Federal Court Condemns Congress for Giving Unconstitutional Regulatory Powers to Amtrak
D.C. Circuit strikes down federal law that "grants Amtrak, a self-interested entity, power to regulate its competitors."

The National Railroad Passenger Corporation, also known as Amtrak, was chartered by Congress in 1970 under the explicit mandate that it "shall be operated and managed as a for-profit company." Yet under the terms of the Passenger Rail Investment and Improvement Act of 2008, this "for-profit company" was permitted to craft federal rules governing the entire railroad industry, including timetables and other scheduling regulations that benefit Amtrak while harming Amtrak's competitors in the freight-hauling sector. On Friday the U.S. Court of Appeals for the District of Columbia Circuit ruled against the 2008 federal statute. "The due process of law is violated," observed Judge Janice Rogers Brown for a unanimous three-judge panel of the D.C. Circuit, "when a self-interested entity is 'intrusted with the power to regulate the business…of a competitor.'"

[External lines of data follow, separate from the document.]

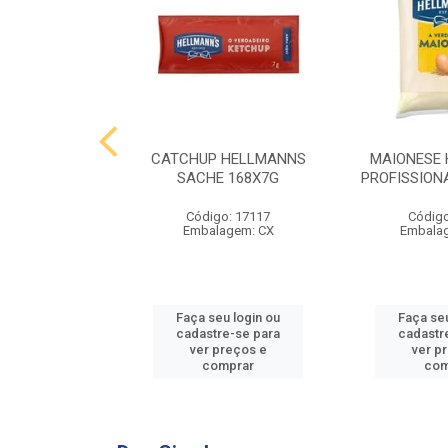
 HELLMANNS
CATCHUP HELLMANNS
MAIONESE
2,8 KG
SACHE 168X7G
PROFISSIONA
o: 9395
Código: 17117
Código
agem: SC
Embalagem: CX
Embala
u login ou
Faça seu login ou
Faça seu
e-se para
cadastre-se para
cadastr
reços e
ver preços e
ver p
mprar
comprar
com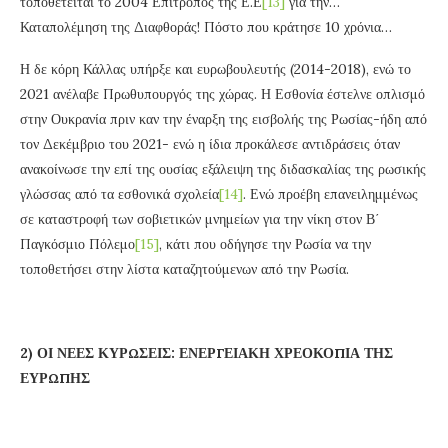
τοποθετείται το 2004 Επίτροπος της Ε.Ε
[13]
για την…
Καταπολέμηση της Διαφθοράς! Πόστο που κράτησε 10 χρόνια…
Η δε κόρη Κάλλας υπήρξε και ευρωβουλευτής (2014-2018), ενώ το
2021 ανέλαβε Πρωθυπουργός της χώρας. Η Εσθονία έστελνε οπλισμό
στην Ουκρανία πριν καν την έναρξη της εισβολής της Ρωσίας-ήδη από
τον Δεκέμβριο του 2021- ενώ η ίδια προκάλεσε αντιδράσεις όταν
ανακοίνωσε την επί της ουσίας εξάλειψη της διδασκαλίας της ρωσικής
γλώσσας από τα εσθονικά σχολεία
[14]
. Ενώ προέβη επανειλημμένως
σε καταστροφή των σοβιετικών μνημείων για την νίκη στον Β΄
Παγκόσμιο Πόλεμο
[15]
, κάτι που οδήγησε την Ρωσία να την
τοποθετήσει στην λίστα καταζητούμενων από την Ρωσία.
2) ΟΙ ΝΕΕΣ ΚΥΡΩΣΕΙΣ: ΕΝΕΡΓΕΙΑΚΗ ΧΡΕΟΚΟΠΙΑ ΤΗΣ
ΕΥΡΩΠΗΣ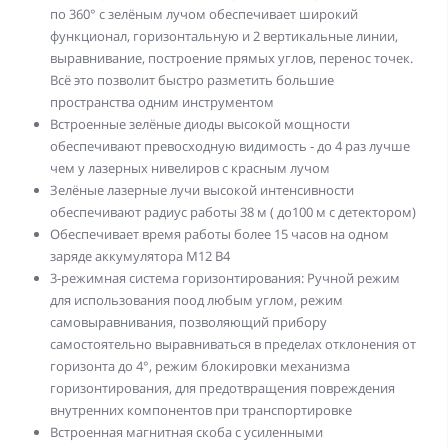
по 360° с зелёным лучом обеспечивает широкий
функционал, горизонтальную и 2 вертикальные линии,
выравнивание, построение прямых углов, перенос точек.
Всё это позволит быстро разметить большие
пространства одним инструментом
Встроенные зелёные диоды высокой мощности
обеспечивают превосходную видимость - до 4 раз лучше
чем у лазерных нивелиров с красным лучом
Зелёные лазерные лучи высокой интенсивности
обеспечивают радиус работы 38 м ( до100 м с детектором)
Обеспечивает время работы более 15 часов на одном
заряде аккумулятора M12 B4
3-режимная система горизонтирования: Ручной режим
для использования поод любым углом, режим
самовыравнивания, позволяющий прибору
самостоятельно выравниваться в пределах отклонения от
горизонта до 4°, режим блокировки механизма
горизонтирования, для предотвращения повреждения
внутренних компонентов при транспортировке
Встроенная магнитная скоба с усиленными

Friday's ruling in Association of American Railroads v. United States Department of Transportation was not the first time that Judge Brown sought to prevent Amtrak from using government authority against its competitors. In 2013 Judge Brown struck down portions of the Passenger Rail and Improvement Act on the grounds that by granting Amtrak "unprecedented regulatory powers," Congress violated the constitutional principle which says that lawmaking authority may not be delegated to a non-government entity. The federal government's treatment of Amtrak, Judge Brown observed, "vitiates the principle that private parties must be limited to an advisory or subordinate role in the regulatory process."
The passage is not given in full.